I sent Gary the following note about one part of his article (and cc’d Roderick Long and Gerard Casey who had been on an earlier email thread with me and Gary).
Gary,
I’m reading your intriguing and excellent article “Intellectual Property and Natural Law,” Australian Journal of Legal Philosophy vol. 36 (2011): 58–88. I’m going to blog about it on my c4sif.org site shortly and add it to a list of recommended IP writings.
I had a few comments about your property rights observations. I figured I’d leave Roderick and Gerard on the cc since they might find this of interest and Roderick is invoked.
You write:
“the Golden Rule is doubtless compatible with multiple schemes of property rights. But these considerations, which may be seen as grounding a range of complementary rationales for a just system of property rights, clearly constrain the range of systems likely to count as just, especially because they tend to overlap with each other and to reinforce each other’s implications.
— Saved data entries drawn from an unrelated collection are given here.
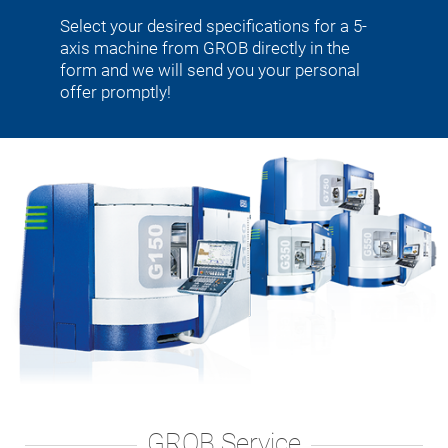
Select your desired specifications for a 5-
axis machine from GROB directly in the
form and we will send you your personal
offer promptly!
GROB Service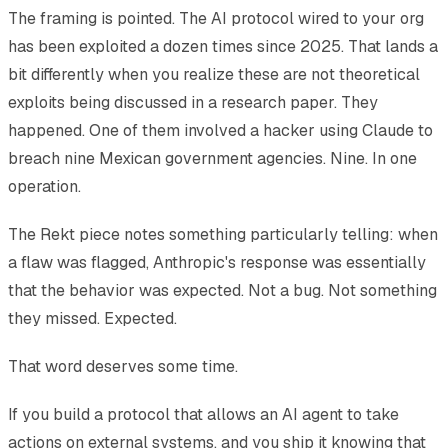
The framing is pointed. The AI protocol wired to your org
has been exploited a dozen times since 2025. That lands a
bit differently when you realize these are not theoretical
exploits being discussed in a research paper. They
happened. One of them involved a hacker using Claude to
breach nine Mexican government agencies. Nine. In one
operation.
The Rekt piece notes something particularly telling: when
a flaw was flagged, Anthropic's response was essentially
that the behavior was expected. Not a bug. Not something
they missed. Expected.
That word deserves some time.
If you build a protocol that allows an AI agent to take
actions on external systems, and you ship it knowing that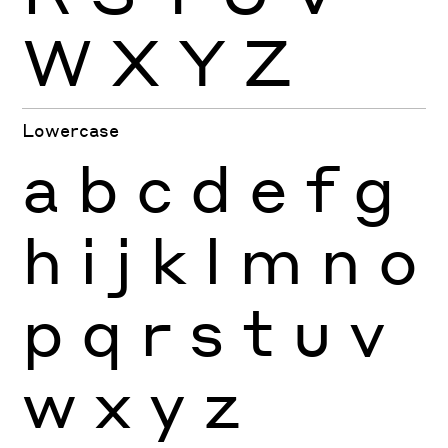
W
X
Y
Z
Lowercase
a
b
c
d
e
f
g
h
i
j
k
l
m
n
o
p
q
r
s
t
u
v
w
x
y
z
Taken together with the Golden Rule, they are strongly consistent with, and provide substantial support for, a simple set of rules with respect to physical objects: (i) the first person to establish full-blown possession of an unowned object is its rightful owner; (ii) to be a rightful owner is ordinarily to have full control over what happens to each physical object one has justly acquired; and (iii) the rightful owner of a physical object may dispose of it freely by gift or as part of an exchange on any terms she wishes. We may call these rules, taken together, the baseline property rules.”
I think the way you formulate your set of rules is mostly right. In particular, (i) and (iii) express original appropriation and contractual title transfer as the main rules for determining ownership of a resource. And (iii) is mostly compatible with the Rothbard-Evers title transfer theory of contract, see, e.g. KOL197 | Tom Woods Show: The Central Rothbard Contribution I Overlooked, and Why It Matters: The Rothbard-Evers Title-Transfer Theory of Contract, and links therein.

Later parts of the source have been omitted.